A Romantic Narrative on Process
I begin lost. Less than lost. Completely absent - a chrysalis underground. I dig with swoops and turns as a shaman or priest might gesticulate summoning spirits. The tip of my pencil wags like a tongue. Once in a while an idea takes hold and pulls me out of the dirt. Content begins to form. My materials: egg yolk or oil, powdered pigment, a soft white clay-covered surface, pieces of wood (perhaps on fire), a sliver of graphite, all conspire to squeeze, as if through a pastry chef’s funnel, “a religion reassembled from fragments of our daily life.”
I’m often at a loss for words: at my mother’s funeral I was one of the few who had nothing to say.
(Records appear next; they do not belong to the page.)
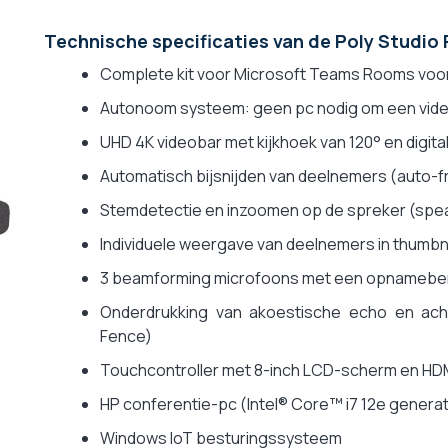
Technische specificaties van de Poly Studio
Complete kit voor Microsoft Teams Rooms voor
Autonoom systeem: geen pc nodig om een vide
UHD 4K videobar met kijkhoek van 120° en digit
Automatisch bijsnijden van deelnemers (auto-f
Stemdetectie en inzoomen op de spreker (spe
Individuele weergave van deelnemers in thumbn
3 beamforming microfoons met een opnameber
Onderdrukking van akoestische echo en acht
Fence)
Touchcontroller met 8-inch LCD-scherm en HD
HP conferentie-pc (Intel® Core™ i7 12e genera
Windows IoT besturingssysteem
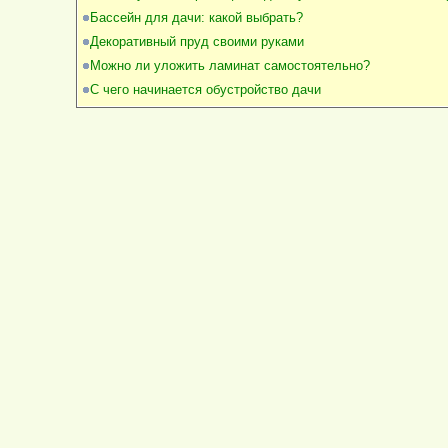
Бассейн для дачи: какой выбрать?
Декоративный пруд своими руками
Можно ли уложить ламинат самостоятельно?
С чего начинается обустройство дачи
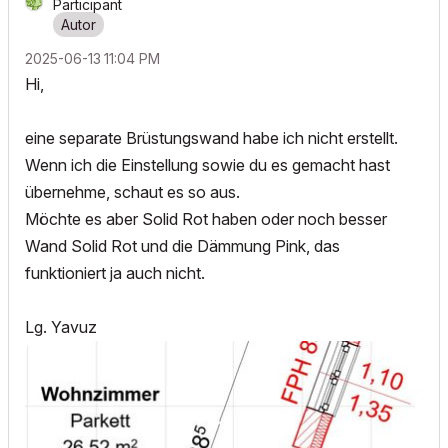
Participant
‎2025-06-13
11:04 PM
Hi,
eine separate Brüstungswand habe ich nicht erstellt.
Wenn ich die Einstellung sowie du es gemacht hast
übernehme, schaut es so aus.
Möchte es aber Solid Rot haben oder noch besser
Wand Solid Rot und die Dämmung Pink, das
funktioniert ja auch nicht.
Lg. Yavuz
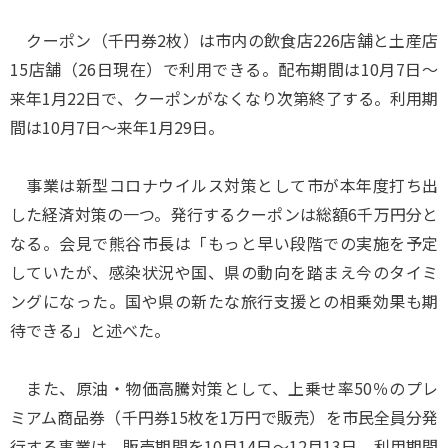
クーポン（千円券2枚）は市内の飲食店226店舗と土産店
15店舗（26日現在）で利用できる。配布期間は10月7日～
来年1月22日で、クーポンがなくなり次第終了する。利用期
間は10月7日～来年1月29日。
事業は新型コロナウイルス対策として市が本年度打ち出
した経済対策の一つ。発行するクーポンは総額6千万円分と
なる。会見で熊谷市長は「もっと早い段階での実施を予定
していたが、感染状況や国、県の動向を踏まえ今のタイミ
ングになった。国や県の新たな旅行支援との相乗効果も期
待できる」と述べた。
また、原油・物価高騰対策として、上乗せ率50％のプレ
ミアム商品券（千円券15枚を1万円で販売）を市民全員分発
行する事業は、販売期間を10月14日～12月13日、利用期間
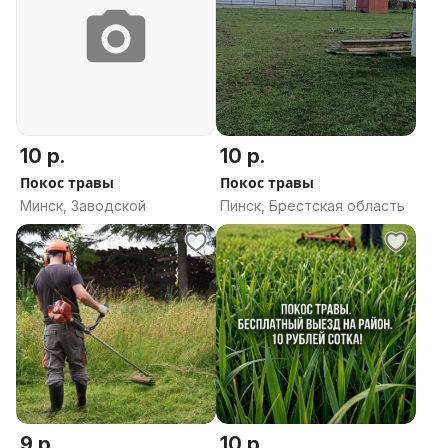
10 р.
10 р.
Покос травы
Покос травы
Минск, Заводской
Пинск, Брестская область
9 р.
10 р.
She’d been so sick for so long. She’d been my father’s obsession for years, decades actually, since she was struck down from polio, then post-polio, then a litany of other even more difficult conditions. Each one providing even more contrast to her loveliness. It was all so … see… no word I can think of. Then it was dad. “Men don’t die from prostate cancer they die with it” were my neighbor’s words. He meant well. What luck to have such a slow-growing cancer. Although I’m not sure luck is the right word, now that its into his spine, legs out of order but full of pain, bed soars growing, getting rejected from the third facility. Sister caught the assistant lying about whether or when he’d turned him.
There is beauty in this world. It’s sometimes difficult to believe. And for me, words just don’t cut it. Marks, on the other hand, lines, a form described, images carved out of the ether, somehow, sometimes do.